Re: Splitting an iomap_page

Matthew Wilcox <willy@xxxxxxxxxxxxx> · Tue, 8 Sep 2020 12:43:28 +0100

On Mon, Sep 07, 2020 at 02:33:24PM +0300, Kirill A. Shutemov wrote:
> On Fri, Sep 04, 2020 at 04:37:24AM +0100, Matthew Wilcox wrote:
> > Kirill, do I have the handling of split_huge_page() failure correct?
> > It seems reasonable to me -- unlock the page and drop the reference,
> > hoping that somebody else will not have a reference to the page by the
> > next time we try to split it.  Or they will split it for us.  There's a
> > livelock opportunity here, but I'm not sure it's worse than the one in
> > a holepunch scenario.
> 
> The worst case scenario is when the page is referenced (directly or
> indirectly) by the caller. It this case we would end up with endless loop.
> I'm not sure how we can guarantee that this will never happen.

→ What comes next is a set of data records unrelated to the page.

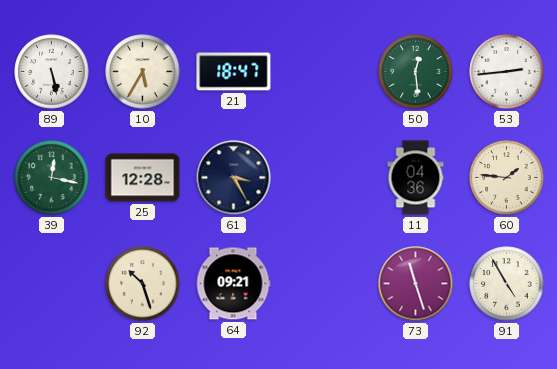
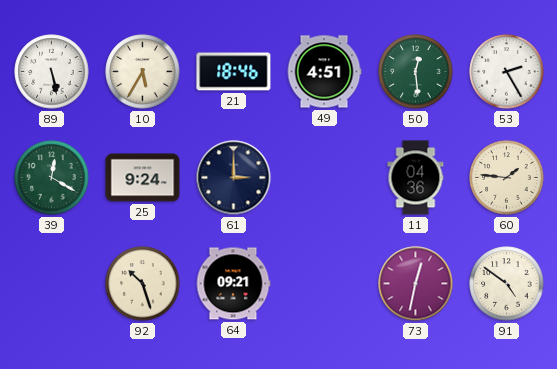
21: 18:47 -> 18:46
49: none -> 4:51
53: 2:44 -> 2:25
39: 12:17 -> 12:20
25: 12:28 -> 9:24
61: 3:25 -> 3:00
73: 11:27 -> 12:32
91: 4:55 -> 4:51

I don't see a way for that to happen at the moment.  We're pretty
careful not to take references on multiple pages at once in these paths.
I've fixed the truncate paths to only take one reference per THP too.

I was thinking that if livelock becomes a problem, we could (ab)use the
THP destructor mechanism somewhat like this:

Add
	[TRANSHUGE_PAGE_SPLIT] = split_transhuge_page,
to the compound_page_dtors array.

New function split_huge_page_wait() which, if !can_split_huge_page()
first checks if the dtor is already set to TRANSHUGE_PAGE_SPLIT.  If so,
it returns to its caller, reporting failure (so that it will put its
reference to the page).  Then it sets the dtor to TRANSHUGE_PAGE_SPLIT
and sets page refcount to 1.  It goes to sleep on the page.

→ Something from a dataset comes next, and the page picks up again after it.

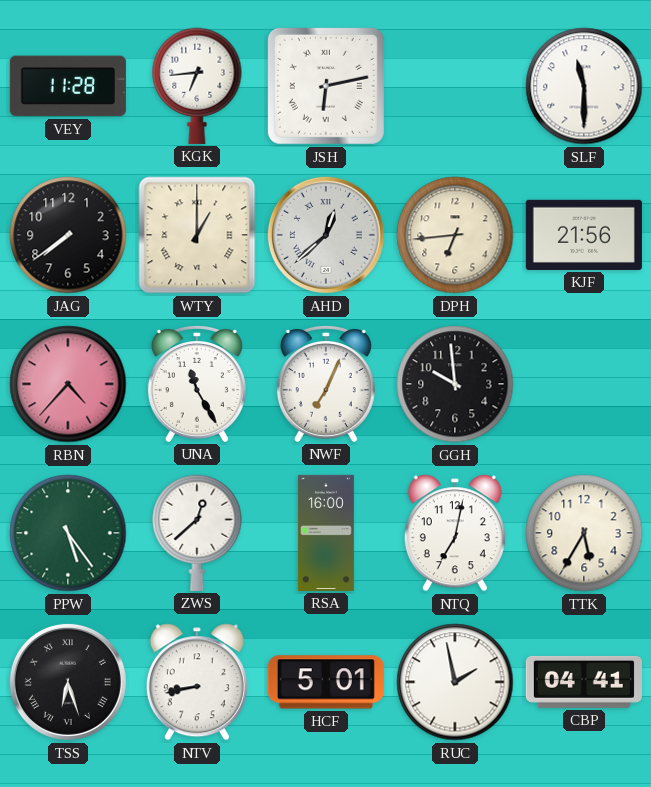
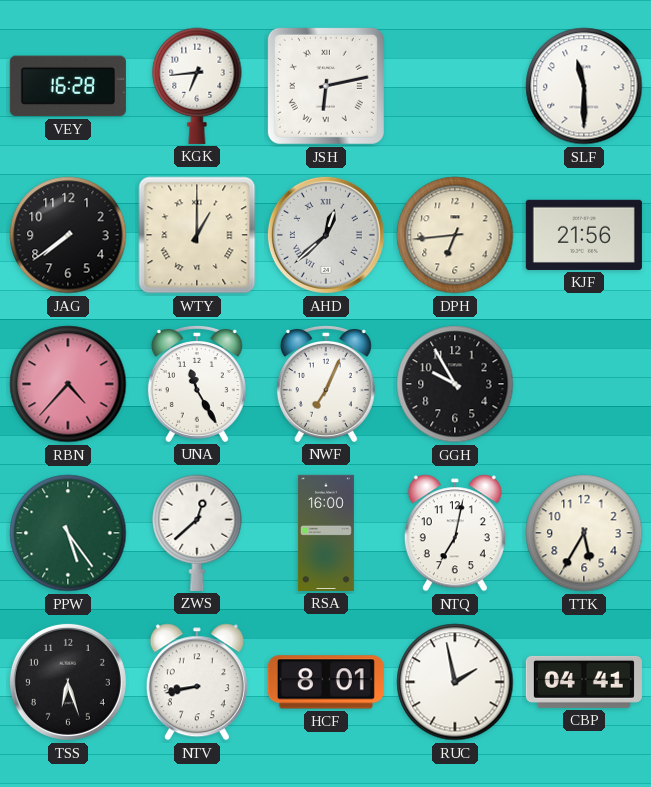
VEY: 11:28 -> 16:28
GGH: 9:59 -> 9:55
TSS numerals: Roman -> Arabic
HCF: 5:01 -> 8:01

split_transhuge_page() first has to check if the refcount went to 0
due to mapcount being reduced.  If so, it resets the refcount to 1 and
returns to the caller.  If not, it freezes the page and wakes the task
above which is sleeping in split_huge_page_wait().

It's complicated and I don't love it.  But it might solve livelock, should
we need to do it.  It wouldn't prevent us from an indefinite wait if the
caller of split_huge_page_wait() has more than one reference to this page.
That's better than a livelock though.